Dataset entries
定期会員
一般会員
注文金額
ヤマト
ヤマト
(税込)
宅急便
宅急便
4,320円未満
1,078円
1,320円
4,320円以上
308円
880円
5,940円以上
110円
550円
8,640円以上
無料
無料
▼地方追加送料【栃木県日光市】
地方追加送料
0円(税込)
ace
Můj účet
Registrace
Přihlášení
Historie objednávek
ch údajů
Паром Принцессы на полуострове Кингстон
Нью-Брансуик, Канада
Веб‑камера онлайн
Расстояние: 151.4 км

---

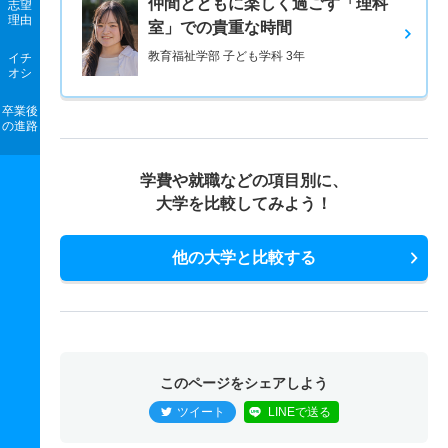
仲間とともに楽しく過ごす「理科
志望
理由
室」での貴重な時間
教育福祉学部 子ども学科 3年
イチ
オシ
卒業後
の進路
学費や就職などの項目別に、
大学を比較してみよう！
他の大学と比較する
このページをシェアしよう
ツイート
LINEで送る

--

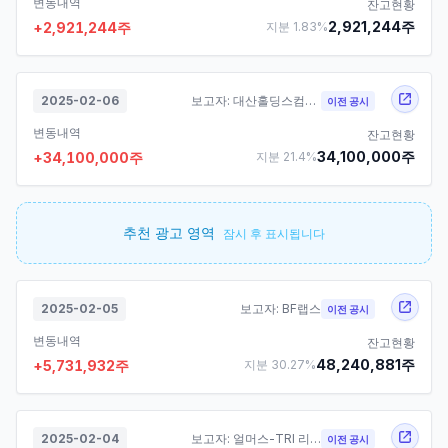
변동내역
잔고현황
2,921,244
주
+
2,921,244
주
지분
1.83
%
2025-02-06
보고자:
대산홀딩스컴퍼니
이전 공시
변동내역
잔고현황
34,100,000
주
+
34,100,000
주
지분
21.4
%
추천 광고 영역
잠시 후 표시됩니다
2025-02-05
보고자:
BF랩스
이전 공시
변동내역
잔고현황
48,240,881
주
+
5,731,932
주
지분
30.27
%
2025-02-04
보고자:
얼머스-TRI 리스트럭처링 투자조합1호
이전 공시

_WHAT YOU ARE ASKED TO DO_
Beginning at the line with "Нью-Брансуик, Канада" and stopping after the line with "Расстояние: 151.4 км", please write out every line of the data above exactly and nothing else.

_REPLY_
Нью-Брансуик, Канада
Веб‑камера онлайн
Расстояние: 151.4 км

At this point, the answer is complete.